#### Instructions for the task
Every line from the one with "cutidos pelos jovens." to the end of the listing below must be printed exactly, with no other text and no pictures.

********************

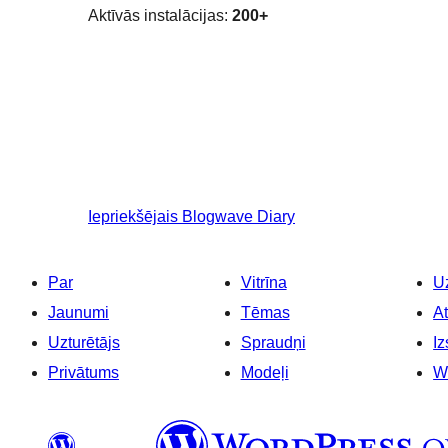
Aktīvās instalācijas:
200+
Iepriekšējais
Blogwave Diary
Par
Vitrīna
Uz
Jaunumi
Tēmas
At
Uzturētājs
Spraudņi
Iz
Privātums
Modeļi
W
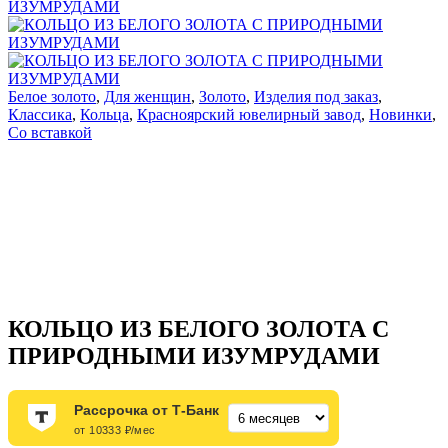
Белое золото
,
Для женщин
,
Золото
,
Изделия под заказ
,
Классика
,
Кольца
,
Красноярский ювелирный завод
,
Новинки
,
Со вставкой
КОЛЬЦО ИЗ БЕЛОГО ЗОЛОТА С
ПРИРОДНЫМИ ИЗУМРУДАМИ
Рассрочка от Т-Банк
от 10333 ₽/мес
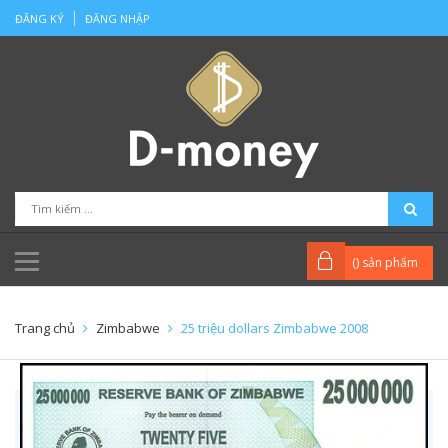
ĐĂNG KÝ
ĐĂNG NHẬP
(
) sản phẩm
Trang chủ
Zimbabwe
25 triệu dollars Zimbabwe 2008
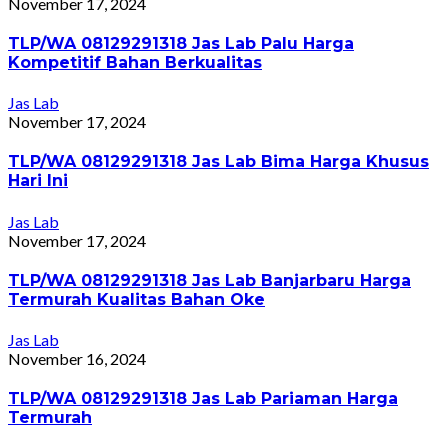
November 17, 2024
TLP/WA 08129291318 Jas Lab Palu Harga
Kompetitif Bahan Berkualitas
Jas Lab
November 17, 2024
TLP/WA 08129291318 Jas Lab Bima Harga Khusus
Hari Ini
Jas Lab
November 17, 2024
TLP/WA 08129291318 Jas Lab Banjarbaru Harga
Termurah Kualitas Bahan Oke
Jas Lab
November 16, 2024
TLP/WA 08129291318 Jas Lab Pariaman Harga
Termurah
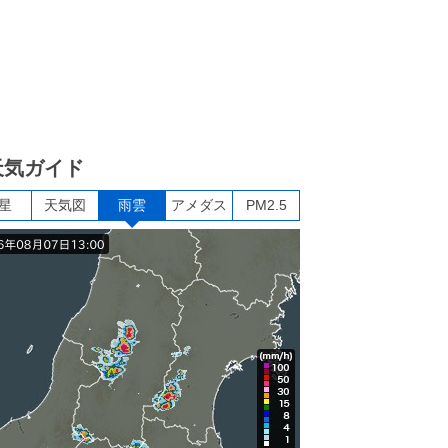
天気ガイド
星
天気図
雨雲
アメダス
PM2.5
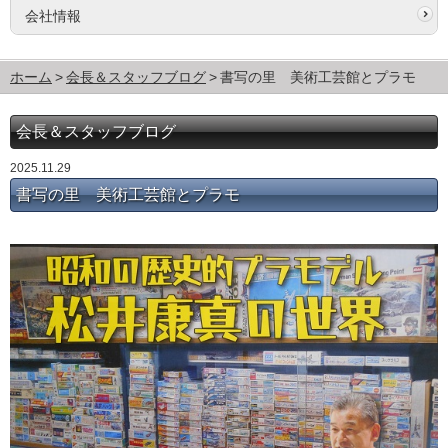
会社情報
ホーム
会長＆スタッフブログ
書写の里 美術工芸館とプラモ
会長＆スタッフブログ
2025.11.29
書写の里 美術工芸館とプラモ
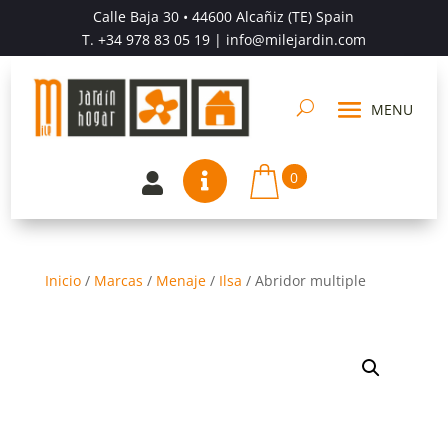
Calle Baja 30 • 44600 Alcañiz (TE) Spain
T.
+34 978 83 05 19
| info@milejardin.com
0


Inicio
/
Marcas
/
Menaje
/
Ilsa
/
Abridor multiple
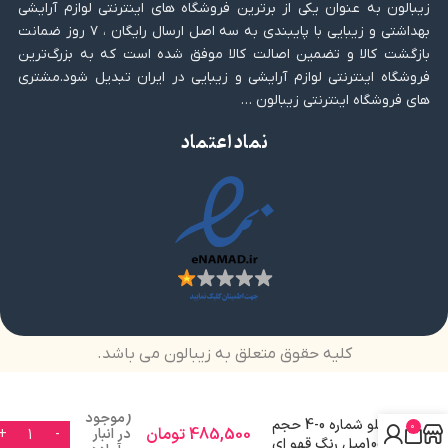
زیبالون به عنوان یکی از برترین فروشگاه های اینترنتی لوازم آرایشی
بهداشتی و زیبایی با پایبندی به سه اصل ارسال رایگان ، ۷ روز ضمانت
بازگشت کالا و تضمین اصالت کالا موفق شده است که به بزرگ‌ترین
فروشگاه اینترنتی لوازم آرایشی و زیبایی در ایران تبدیل شود.مشتری
های فروشگاه اینترنتی زیبالون …
نماد اعتماد
کلیه حقوق متعلق به زیبالون می باشد.
رنگ مو فاقد آمونیاک
(موجود
بلو شماره 0-4 حجم
0
485,500
تومان
در انبار
100میل رنگ قهو ای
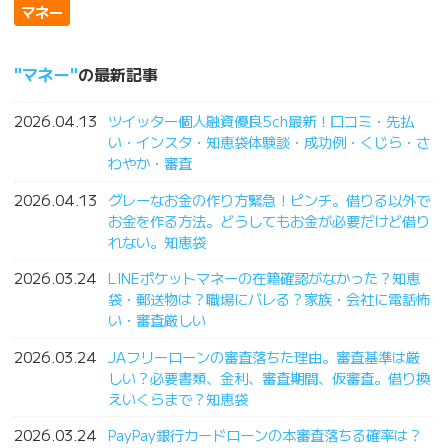
マネー
マネー
の最新記事
2026.04.13
ツイッター個人融資優良5ch最新！口コミ・先払
い・インスタ・知恵袋体験談・成功例・くじら・さ
わやか・審査
2026.04.13
グレーなお金の作り方緊急！ピンチ。借りる以外で
お金を作る方法。どうしてもお金が必要だけど借り
れない。知恵袋
2026.03.24
LINEポケットマネーの在籍確認がなかった？知恵
袋・郵送物は？職場にバレる？家族・会社に電話怖
い・審査厳しい
2026.03.24
JAフリーローンの審査落ちた理由。審査基準は厳
しい？必要書類、金利、審査期間、仮審査。借り換
えいくらまで？知恵袋
2026.03.24
PayPay銀行カードローンの本審査落ちる確率は？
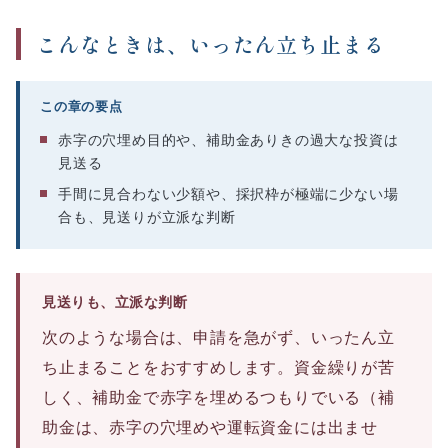
こんなときは、いったん立ち止まる
この章の要点
赤字の穴埋め目的や、補助金ありきの過大な投資は
見送る
手間に見合わない少額や、採択枠が極端に少ない場
合も、見送りが立派な判断
見送りも、立派な判断
次のような場合は、申請を急がず、いったん立
ち止まることをおすすめします。資金繰りが苦
しく、補助金で赤字を埋めるつもりでいる（補
助金は、赤字の穴埋めや運転資金には出ませ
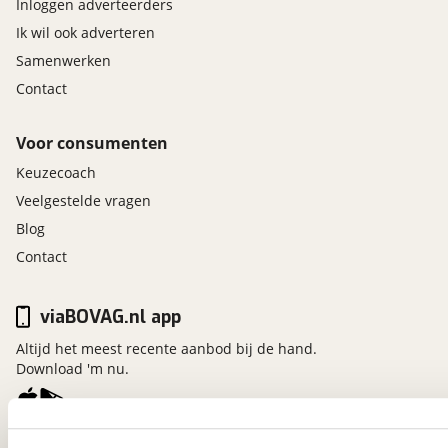
Inloggen adverteerders
Anti doorSlip Regeling
Ik wil ook adverteren
automatische snelheids begrenzing
Samenwerken
Autonomous Emergency Braking
Contact
bandenspanningscontrolesysteem
bestuurdersairbag
bots waarschuwing systeem
Voor consumenten
Brake Assist System
Keuzecoach
centrale airbag voor
Veelgestelde vragen
cruise control adaptief
Blog
dodehoek detectie
Contact
elektronische remkrachtverdeling
Elektronisch Stabiliteits Programma
file assistent
viaBOVAG.nl app
grootlichtassistent
Altijd het meest recente aanbod bij de hand.
hill hold functie
Download 'm nu.
hoofd airbag(s) voor
hoofdsteunen achter
kruisend verkeer detectie
viaBOVAG.nl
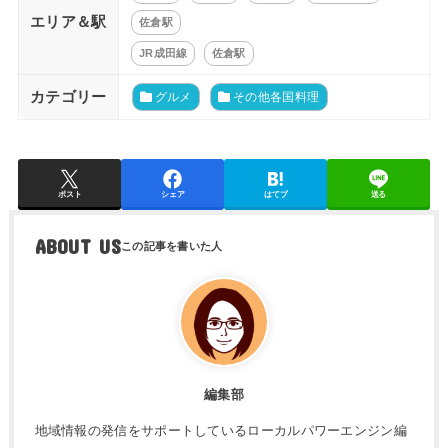
エリア＆駅
佐倉駅
JR成田線
佐倉駅
カテゴリー
グルメ
その他各国料理
ポスト
シェア
はてブ
送る
ABOUT US
編集部
地域情報の発信をサポートしているローカルパワーエンジン編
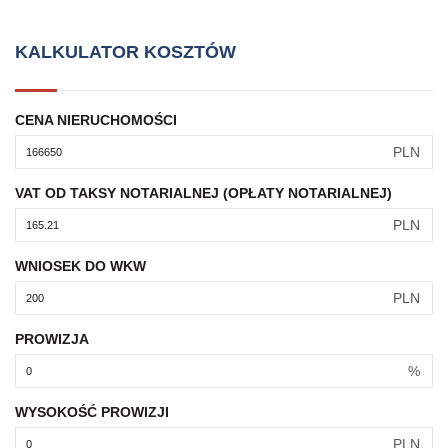
KALKULATOR KOSZTÓW
CENA NIERUCHOMOŚCI
PLN
VAT OD TAKSY NOTARIALNEJ (OPŁATY NOTARIALNEJ)
PLN
WNIOSEK DO WKW
PLN
PROWIZJA
%
WYSOKOŚĆ PROWIZJI
PLN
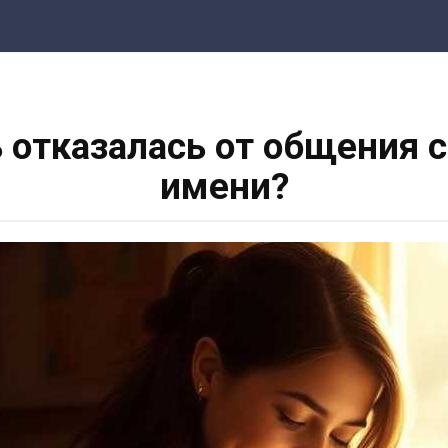
отказалась от общения с
имени?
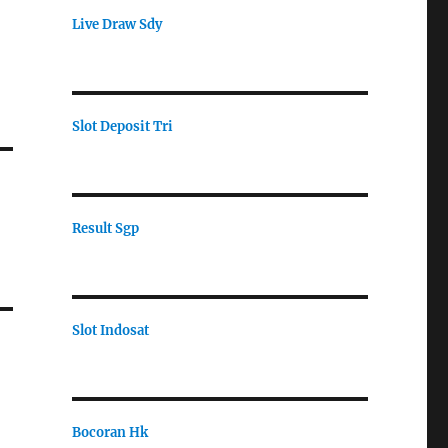
Live Draw Sdy
Slot Deposit Tri
Result Sgp
Slot Indosat
Bocoran Hk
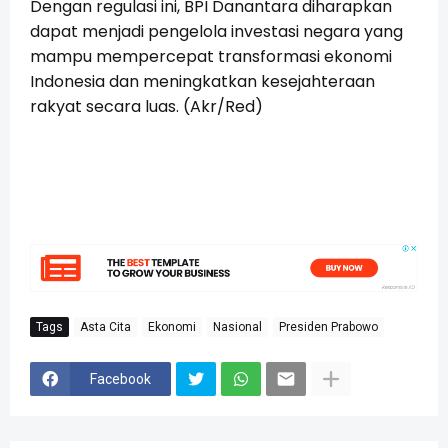
Dengan regulasi ini, BPI Danantara diharapkan
dapat menjadi pengelola investasi negara yang
mampu mempercepat transformasi ekonomi
Indonesia dan meningkatkan kesejahteraan
rakyat secara luas. (Akr/Red)
Tags
Asta Cita
Ekonomi
Nasional
Presiden Prabowo
Facebook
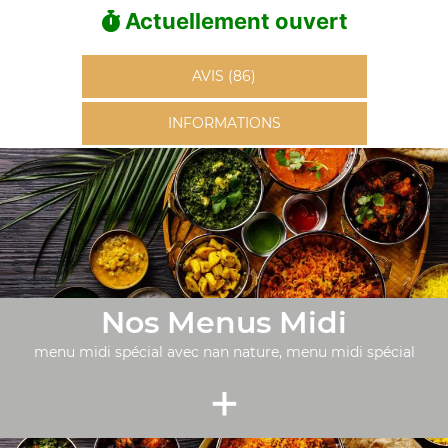
Actuellement ouvert
AVIS (86)
INFORMATIONS
Nos Menus Midi
menu midi spécial avec nan nature, menu midi spécial
+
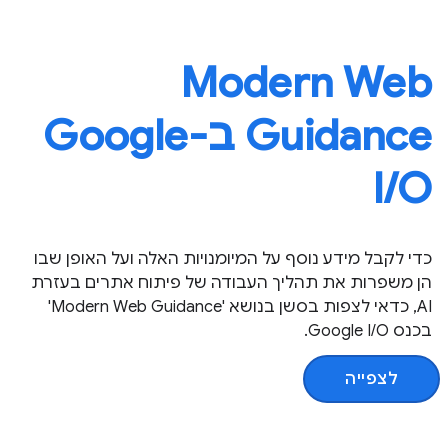
Modern Web
Guidance ב-Google
I / O
כדי לקבל מידע נוסף על המיומנויות האלה ועל האופן שבו
הן משפרות את תהליך העבודה של פיתוח אתרים בעזרת
AI, כדאי לצפות בסשן בנושא 'Modern Web Guidance'
בכנס Google I/O.
לצפייה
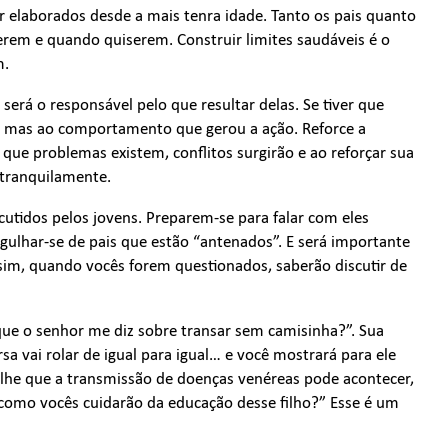
 elaborados desde a mais tenra idade. Tanto os pais quanto
erem e quando quiserem. Construir limites saudáveis é o
m.
será o responsável pelo que resultar delas. Se tiver que
oa, mas ao comportamento que gerou a ação. Reforce a
 que problemas existem, conflitos surgirão e ao reforçar sua
 tranquilamente.
cutidos pelos jovens. Preparem-se para falar com eles
gulhar-se de pais que estão “antenados”. E será importante
sim, quando vocês forem questionados, saberão discutir de
que o senhor me diz sobre transar sem camisinha?”. Sua
sa vai rolar de igual para igual… e você mostrará para ele
-lhe que a transmissão de doenças venéreas pode acontecer,
como vocês cuidarão da educação desse filho?” Esse é um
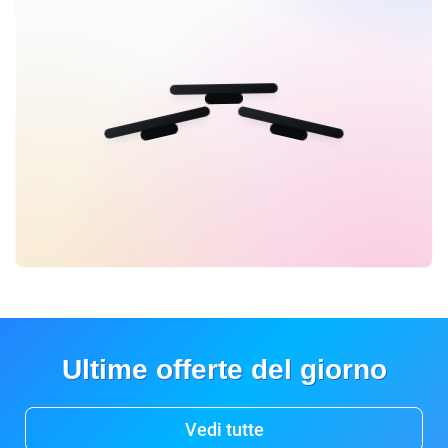
Ultime offerte del giorno
Vedi tutte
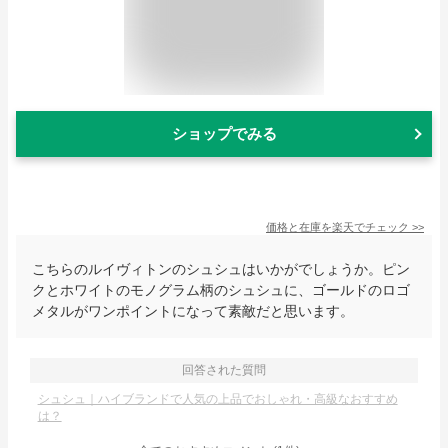
ショップでみる
価格と在庫を
楽天
でチェック
>>
こちらのルイヴィトンのシュシュはいかがでしょうか。ピン
クとホワイトのモノグラム柄のシュシュに、ゴールドのロゴ
メタルがワンポイントになって素敵だと思います。
回答された質問
シュシュ｜ハイブランドで人気の上品でおしゃれ・高級なおすすめ
は？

********************

#### Expected output
cutidos pelos jovens. Preparem-se para falar com eles
gulhar-se de pais que estão “antenados”. E será importante
sim, quando vocês forem questionados, saberão discutir de
que o senhor me diz sobre transar sem camisinha?”. Sua
sa vai rolar de igual para igual… e você mostrará para ele
-lhe que a transmissão de doenças venéreas pode acontecer,
como vocês cuidarão da educação desse filho?” Esse é um
Ultime offerte del giorno
Vedi tutte
ショップでみる
価格と在庫を
楽天
でチェック
>>
こちらのルイヴィトンのシュシュはいかがでしょうか。ピン
クとホワイトのモノグラム柄のシュシュに、ゴールドのロゴ
メタルがワンポイントになって素敵だと思います。
回答された質問
シュシュ｜ハイブランドで人気の上品でおしゃれ・高級なおすすめ
は？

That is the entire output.